(Originally written for Reverb1)
Though I grew up about a stone’s throw south of the Mason Dixon line, I’ve never been to the real, capital “S” South before. Florida doesn’t count; I know that well enough from having suggesting as much to honest-to-goodness Southerners. But even these conversations with folks from Dixieland have been few and far between, maybe due in part to their own preference for home field.

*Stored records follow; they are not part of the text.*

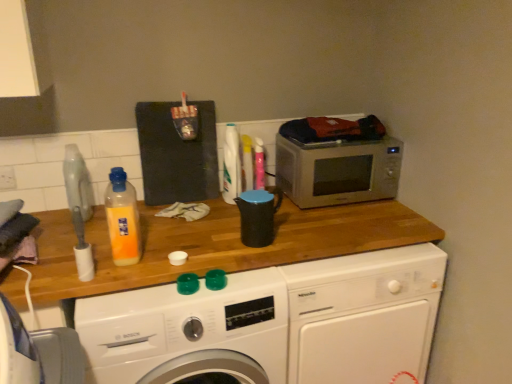 Question: From a real-world perspective, is white glossy washing machine at center, positioned as the first washing machine in right-to-left order, on top of black plastic kettle at center?

Choices:
 (A) no
 (B) yes

Answer: (A)

Question: Is white glossy washing machine at center, the second washing machine viewed from the left, oriented towards black plastic kettle at center?

Choices:
 (A) no
 (B) yes

Answer: (A)

Question: From a real-world perspective, is white glossy washing machine at center, the second washing machine viewed from the left, under black plastic kettle at center?

Choices:
 (A) no
 (B) yes

Answer: (B)

Question: Is white glossy washing machine at center, the second washing machine viewed from the left, smaller than black plastic kettle at center?

Choices:
 (A) no
 (B) yes

Answer: (A)

Question: Is white glossy washing machine at center, the second washing machine viewed from the left, in contact with black plastic kettle at center?

Choices:
 (A) yes
 (B) no

Answer: (B)

Question: Is white glossy washing machine at center, positioned as the first washing machine in right-to-left order, behind black plastic kettle at center?

Choices:
 (A) no
 (B) yes

Answer: (A)

Question: Can you confirm if black plastic kettle at center is bigger than translucent plastic bottle at center?

Choices:
 (A) yes
 (B) no

Answer: (A)

Question: Is the surface of black plastic kettle at center in direct contact with translucent plastic bottle at center?

Choices:
 (A) no
 (B) yes

Answer: (A)

Question: Considering the relative sizes of black plastic kettle at center and translucent plastic bottle at center in the image provided, is black plastic kettle at center wider than translucent plastic bottle at center?

Choices:
 (A) no
 (B) yes

Answer: (B)

Question: Is black plastic kettle at center at the left side of translucent plastic bottle at center?

Choices:
 (A) no
 (B) yes

Answer: (A)

Question: Can you confirm if black plastic kettle at center is shorter than translucent plastic bottle at center?

Choices:
 (A) no
 (B) yes

Answer: (B)

Question: Is black plastic kettle at center not close to translucent plastic bottle at center?

Choices:
 (A) yes
 (B) no

Answer: (B)

Question: Is translucent plastic bottle at center positioned beyond the bounds of black plastic kettle at center?

Choices:
 (A) yes
 (B) no

Answer: (A)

So hearing William Tyler’s hat-in-hand, Mississippi-borne and Tennessee-raised drawl was a novel thing for me. Not only for all the moments astray in translation — I was “Bill” throughout the interview and the transcription was often a practice in “sounds like” — but because unlike his work with Lambchop and the now-defunct Silver Jews, his solo project is all instrumental, no singing. Ancillary instruments aside, both LPs are essentially enchanting, technically minded guitar albums in the vein of a Michael Hedges or John Fahey — though Tyler himself would disagree.
“I want to be something a little more than just a solo guitar player,” says Tyler, who plays Boulder’s Fox Theatre on Tuesday. “My albums aren’t just an execution of riffs and technique — I want there to be a little bit more behind it.” Speaking about his new album, “Impossible Truth,” Tyler gives examples of its complexity, citing a range of influences including ’70s film scores, the esoteric experimental rock group Sun City Girls, traveling to Syria and what he calls “the limits of urbanism and modernity.” It’d be enough of an undertaking to distill all of the above into a full-fledged singer-songwriter album, but to do so without uttering a word seems…well, impossible.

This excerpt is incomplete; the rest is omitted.